EXERCISE DIRECTIONS: What is needed is a single figure: how many lines of the records below contain the word "copy".

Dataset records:
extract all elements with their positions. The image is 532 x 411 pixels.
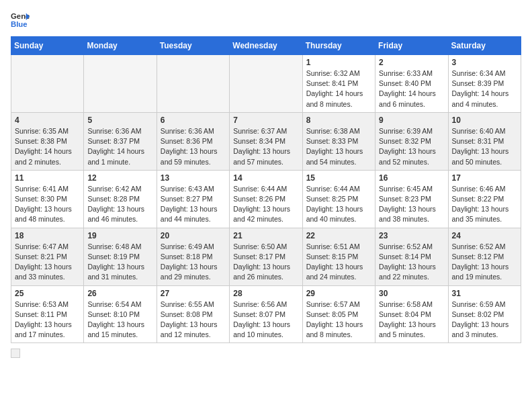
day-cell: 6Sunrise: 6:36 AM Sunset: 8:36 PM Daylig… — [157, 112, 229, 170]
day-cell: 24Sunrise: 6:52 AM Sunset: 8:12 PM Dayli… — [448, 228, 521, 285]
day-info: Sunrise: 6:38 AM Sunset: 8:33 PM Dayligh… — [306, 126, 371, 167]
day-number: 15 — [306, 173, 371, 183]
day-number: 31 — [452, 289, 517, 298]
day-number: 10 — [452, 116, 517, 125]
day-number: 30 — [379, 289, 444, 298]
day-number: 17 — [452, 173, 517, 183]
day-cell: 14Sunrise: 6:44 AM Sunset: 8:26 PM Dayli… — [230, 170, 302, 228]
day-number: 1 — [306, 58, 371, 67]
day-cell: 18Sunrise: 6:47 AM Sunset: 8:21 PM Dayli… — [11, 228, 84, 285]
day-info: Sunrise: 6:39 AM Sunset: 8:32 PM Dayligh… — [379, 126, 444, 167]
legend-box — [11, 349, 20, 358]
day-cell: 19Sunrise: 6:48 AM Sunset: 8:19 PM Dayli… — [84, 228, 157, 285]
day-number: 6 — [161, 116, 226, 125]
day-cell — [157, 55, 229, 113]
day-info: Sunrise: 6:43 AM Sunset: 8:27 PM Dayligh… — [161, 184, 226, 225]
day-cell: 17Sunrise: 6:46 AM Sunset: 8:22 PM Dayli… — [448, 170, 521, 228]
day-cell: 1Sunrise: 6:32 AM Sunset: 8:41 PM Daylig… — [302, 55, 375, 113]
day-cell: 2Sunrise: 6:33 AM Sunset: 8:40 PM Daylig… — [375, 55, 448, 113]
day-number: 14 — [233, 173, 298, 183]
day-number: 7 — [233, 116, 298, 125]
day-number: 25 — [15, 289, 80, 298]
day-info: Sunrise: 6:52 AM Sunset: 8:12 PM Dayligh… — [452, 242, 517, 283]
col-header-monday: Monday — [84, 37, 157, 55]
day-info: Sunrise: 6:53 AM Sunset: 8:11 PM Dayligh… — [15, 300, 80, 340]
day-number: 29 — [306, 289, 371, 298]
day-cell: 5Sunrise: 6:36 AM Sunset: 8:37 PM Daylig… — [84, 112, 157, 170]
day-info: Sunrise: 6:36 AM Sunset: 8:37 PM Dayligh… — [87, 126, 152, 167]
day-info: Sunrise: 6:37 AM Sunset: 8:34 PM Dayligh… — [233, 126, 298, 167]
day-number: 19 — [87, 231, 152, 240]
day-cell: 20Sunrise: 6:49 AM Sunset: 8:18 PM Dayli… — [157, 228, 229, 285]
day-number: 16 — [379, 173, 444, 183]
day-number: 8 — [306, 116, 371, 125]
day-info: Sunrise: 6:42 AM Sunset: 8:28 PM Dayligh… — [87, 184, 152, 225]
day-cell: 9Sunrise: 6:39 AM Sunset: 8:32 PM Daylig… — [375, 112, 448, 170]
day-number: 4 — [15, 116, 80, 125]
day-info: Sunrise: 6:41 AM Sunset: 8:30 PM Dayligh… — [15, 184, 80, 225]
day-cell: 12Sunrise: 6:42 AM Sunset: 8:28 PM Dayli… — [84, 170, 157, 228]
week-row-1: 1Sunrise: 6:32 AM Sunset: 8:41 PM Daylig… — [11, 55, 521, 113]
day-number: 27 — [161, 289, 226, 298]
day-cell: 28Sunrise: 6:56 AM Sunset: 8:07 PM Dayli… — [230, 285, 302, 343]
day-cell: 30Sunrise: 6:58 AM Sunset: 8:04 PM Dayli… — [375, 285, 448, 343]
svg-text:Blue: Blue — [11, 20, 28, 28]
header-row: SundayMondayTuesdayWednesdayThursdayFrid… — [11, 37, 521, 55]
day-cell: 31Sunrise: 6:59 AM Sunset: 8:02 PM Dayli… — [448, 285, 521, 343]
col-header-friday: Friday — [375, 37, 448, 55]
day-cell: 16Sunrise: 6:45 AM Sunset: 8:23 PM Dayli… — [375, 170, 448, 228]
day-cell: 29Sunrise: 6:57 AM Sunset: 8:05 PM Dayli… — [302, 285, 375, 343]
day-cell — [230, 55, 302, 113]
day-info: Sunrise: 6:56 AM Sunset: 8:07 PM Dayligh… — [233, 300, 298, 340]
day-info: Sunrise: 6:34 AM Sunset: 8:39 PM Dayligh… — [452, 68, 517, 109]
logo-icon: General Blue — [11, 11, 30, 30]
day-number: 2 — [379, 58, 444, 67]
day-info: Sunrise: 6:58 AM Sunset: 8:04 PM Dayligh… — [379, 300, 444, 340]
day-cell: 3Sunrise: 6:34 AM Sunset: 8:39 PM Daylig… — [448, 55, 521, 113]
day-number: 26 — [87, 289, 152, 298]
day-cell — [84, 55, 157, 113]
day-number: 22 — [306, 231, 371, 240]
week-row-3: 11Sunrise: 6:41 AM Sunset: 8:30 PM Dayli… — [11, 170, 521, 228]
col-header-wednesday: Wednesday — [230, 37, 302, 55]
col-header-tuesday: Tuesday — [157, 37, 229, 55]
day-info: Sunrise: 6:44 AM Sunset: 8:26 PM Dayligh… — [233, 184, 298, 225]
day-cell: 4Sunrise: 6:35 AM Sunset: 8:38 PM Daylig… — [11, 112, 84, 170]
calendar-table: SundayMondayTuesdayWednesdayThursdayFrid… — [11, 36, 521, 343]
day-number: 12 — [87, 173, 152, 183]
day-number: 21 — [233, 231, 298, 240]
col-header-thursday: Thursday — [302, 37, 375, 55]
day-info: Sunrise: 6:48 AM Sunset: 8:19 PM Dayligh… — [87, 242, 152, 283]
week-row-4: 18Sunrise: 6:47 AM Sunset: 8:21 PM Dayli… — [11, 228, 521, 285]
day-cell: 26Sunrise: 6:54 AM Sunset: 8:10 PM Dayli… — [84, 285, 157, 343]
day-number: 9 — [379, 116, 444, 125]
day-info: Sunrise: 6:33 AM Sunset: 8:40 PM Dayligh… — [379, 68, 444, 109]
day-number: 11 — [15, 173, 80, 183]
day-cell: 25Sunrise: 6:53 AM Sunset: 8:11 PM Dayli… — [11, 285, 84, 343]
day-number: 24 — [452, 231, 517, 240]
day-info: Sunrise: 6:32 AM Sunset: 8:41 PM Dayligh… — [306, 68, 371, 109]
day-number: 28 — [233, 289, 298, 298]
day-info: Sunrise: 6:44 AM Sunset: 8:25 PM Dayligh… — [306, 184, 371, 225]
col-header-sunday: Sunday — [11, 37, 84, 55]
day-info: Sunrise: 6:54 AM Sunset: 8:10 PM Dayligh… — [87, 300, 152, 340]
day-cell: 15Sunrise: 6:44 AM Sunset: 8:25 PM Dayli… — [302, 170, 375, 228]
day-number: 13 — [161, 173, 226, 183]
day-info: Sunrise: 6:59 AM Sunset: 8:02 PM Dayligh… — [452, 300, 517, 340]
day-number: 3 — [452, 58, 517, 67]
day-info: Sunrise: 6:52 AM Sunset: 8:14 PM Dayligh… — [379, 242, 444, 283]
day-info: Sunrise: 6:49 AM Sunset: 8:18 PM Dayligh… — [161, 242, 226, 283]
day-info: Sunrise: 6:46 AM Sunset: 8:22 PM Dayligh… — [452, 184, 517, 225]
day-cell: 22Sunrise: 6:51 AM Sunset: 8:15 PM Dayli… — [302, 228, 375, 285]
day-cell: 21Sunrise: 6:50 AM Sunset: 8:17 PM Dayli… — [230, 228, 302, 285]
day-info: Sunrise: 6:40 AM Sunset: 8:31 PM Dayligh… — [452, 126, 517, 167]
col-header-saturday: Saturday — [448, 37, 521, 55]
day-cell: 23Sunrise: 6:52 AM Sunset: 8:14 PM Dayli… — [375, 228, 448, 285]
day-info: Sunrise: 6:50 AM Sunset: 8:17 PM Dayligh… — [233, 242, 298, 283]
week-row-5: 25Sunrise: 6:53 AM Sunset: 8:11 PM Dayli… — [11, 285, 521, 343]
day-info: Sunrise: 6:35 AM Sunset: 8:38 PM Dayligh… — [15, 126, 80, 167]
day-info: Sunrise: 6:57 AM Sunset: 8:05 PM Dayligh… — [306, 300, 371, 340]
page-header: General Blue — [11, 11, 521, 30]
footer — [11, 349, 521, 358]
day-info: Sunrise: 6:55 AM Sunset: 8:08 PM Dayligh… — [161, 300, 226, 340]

--

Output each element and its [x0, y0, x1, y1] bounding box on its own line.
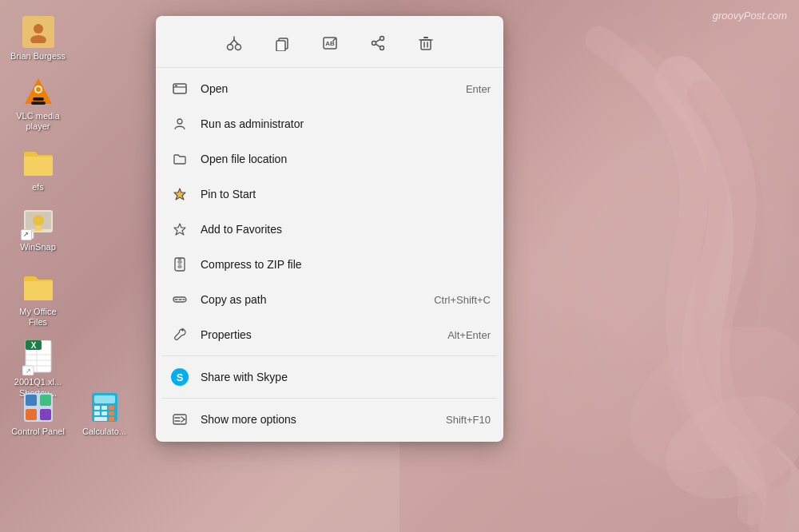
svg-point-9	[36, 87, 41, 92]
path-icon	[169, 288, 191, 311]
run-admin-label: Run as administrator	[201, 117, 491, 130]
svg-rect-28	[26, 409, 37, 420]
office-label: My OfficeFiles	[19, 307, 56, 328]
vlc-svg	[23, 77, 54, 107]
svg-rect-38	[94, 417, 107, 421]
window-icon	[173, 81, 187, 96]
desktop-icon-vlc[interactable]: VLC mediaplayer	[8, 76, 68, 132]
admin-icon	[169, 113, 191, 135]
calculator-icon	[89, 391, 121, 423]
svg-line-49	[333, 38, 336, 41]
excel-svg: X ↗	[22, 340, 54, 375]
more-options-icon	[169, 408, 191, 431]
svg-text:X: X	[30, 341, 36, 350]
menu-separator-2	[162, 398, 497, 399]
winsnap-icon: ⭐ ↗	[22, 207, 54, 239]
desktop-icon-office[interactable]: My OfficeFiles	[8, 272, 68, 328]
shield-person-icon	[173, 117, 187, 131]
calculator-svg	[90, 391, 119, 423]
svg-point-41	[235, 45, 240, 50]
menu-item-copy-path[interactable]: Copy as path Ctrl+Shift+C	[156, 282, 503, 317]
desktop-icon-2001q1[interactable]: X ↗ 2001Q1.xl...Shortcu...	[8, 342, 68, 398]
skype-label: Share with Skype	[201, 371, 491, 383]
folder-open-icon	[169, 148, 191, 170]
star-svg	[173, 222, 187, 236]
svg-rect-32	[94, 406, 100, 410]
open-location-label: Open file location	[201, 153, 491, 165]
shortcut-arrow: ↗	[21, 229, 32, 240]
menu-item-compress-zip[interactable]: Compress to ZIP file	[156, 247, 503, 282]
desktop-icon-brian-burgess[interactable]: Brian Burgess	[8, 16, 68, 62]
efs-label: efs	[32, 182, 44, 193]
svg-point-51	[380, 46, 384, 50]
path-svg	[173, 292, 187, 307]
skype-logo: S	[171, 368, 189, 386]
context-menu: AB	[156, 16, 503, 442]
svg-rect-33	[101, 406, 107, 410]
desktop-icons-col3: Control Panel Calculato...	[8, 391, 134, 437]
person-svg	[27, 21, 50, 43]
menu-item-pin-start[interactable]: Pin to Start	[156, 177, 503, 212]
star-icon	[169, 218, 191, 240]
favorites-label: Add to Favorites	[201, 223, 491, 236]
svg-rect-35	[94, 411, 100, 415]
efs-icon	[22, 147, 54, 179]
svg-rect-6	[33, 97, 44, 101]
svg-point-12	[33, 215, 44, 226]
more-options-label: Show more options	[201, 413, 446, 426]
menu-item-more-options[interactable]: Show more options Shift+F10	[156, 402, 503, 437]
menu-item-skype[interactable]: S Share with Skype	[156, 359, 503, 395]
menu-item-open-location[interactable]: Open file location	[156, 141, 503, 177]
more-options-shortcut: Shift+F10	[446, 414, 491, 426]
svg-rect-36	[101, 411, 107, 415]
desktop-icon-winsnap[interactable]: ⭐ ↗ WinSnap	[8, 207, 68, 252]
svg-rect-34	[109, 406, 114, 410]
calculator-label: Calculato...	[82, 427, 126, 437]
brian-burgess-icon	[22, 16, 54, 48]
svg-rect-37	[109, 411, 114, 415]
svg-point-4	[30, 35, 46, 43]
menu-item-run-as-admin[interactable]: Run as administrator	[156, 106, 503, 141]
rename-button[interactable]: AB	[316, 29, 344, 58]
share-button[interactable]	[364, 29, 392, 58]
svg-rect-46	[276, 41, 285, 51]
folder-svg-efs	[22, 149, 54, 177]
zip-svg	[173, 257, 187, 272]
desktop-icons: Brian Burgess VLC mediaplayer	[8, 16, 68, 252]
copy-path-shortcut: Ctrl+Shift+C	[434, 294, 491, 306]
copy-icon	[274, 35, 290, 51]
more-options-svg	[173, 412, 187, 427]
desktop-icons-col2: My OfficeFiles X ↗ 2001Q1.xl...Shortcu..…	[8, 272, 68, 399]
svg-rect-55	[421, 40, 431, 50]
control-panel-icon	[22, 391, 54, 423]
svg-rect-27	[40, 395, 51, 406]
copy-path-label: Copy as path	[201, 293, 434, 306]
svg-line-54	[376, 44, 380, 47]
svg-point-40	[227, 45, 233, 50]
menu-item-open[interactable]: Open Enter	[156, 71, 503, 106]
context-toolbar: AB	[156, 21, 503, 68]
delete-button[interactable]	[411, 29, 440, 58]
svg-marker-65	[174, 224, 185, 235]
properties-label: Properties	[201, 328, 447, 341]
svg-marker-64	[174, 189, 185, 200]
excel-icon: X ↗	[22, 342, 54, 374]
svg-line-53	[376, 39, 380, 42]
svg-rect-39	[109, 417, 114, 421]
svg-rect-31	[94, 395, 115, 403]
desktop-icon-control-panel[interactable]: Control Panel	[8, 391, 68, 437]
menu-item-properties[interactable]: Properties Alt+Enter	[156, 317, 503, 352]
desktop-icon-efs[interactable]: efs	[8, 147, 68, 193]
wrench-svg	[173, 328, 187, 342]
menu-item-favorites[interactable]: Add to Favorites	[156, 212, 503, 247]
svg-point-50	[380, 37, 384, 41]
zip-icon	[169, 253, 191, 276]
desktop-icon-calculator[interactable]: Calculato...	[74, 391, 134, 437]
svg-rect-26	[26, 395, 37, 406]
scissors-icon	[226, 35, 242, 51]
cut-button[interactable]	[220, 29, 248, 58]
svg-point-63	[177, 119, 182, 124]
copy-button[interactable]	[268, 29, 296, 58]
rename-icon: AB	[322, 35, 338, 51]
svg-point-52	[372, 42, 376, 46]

WRITTEN ANSWER: 5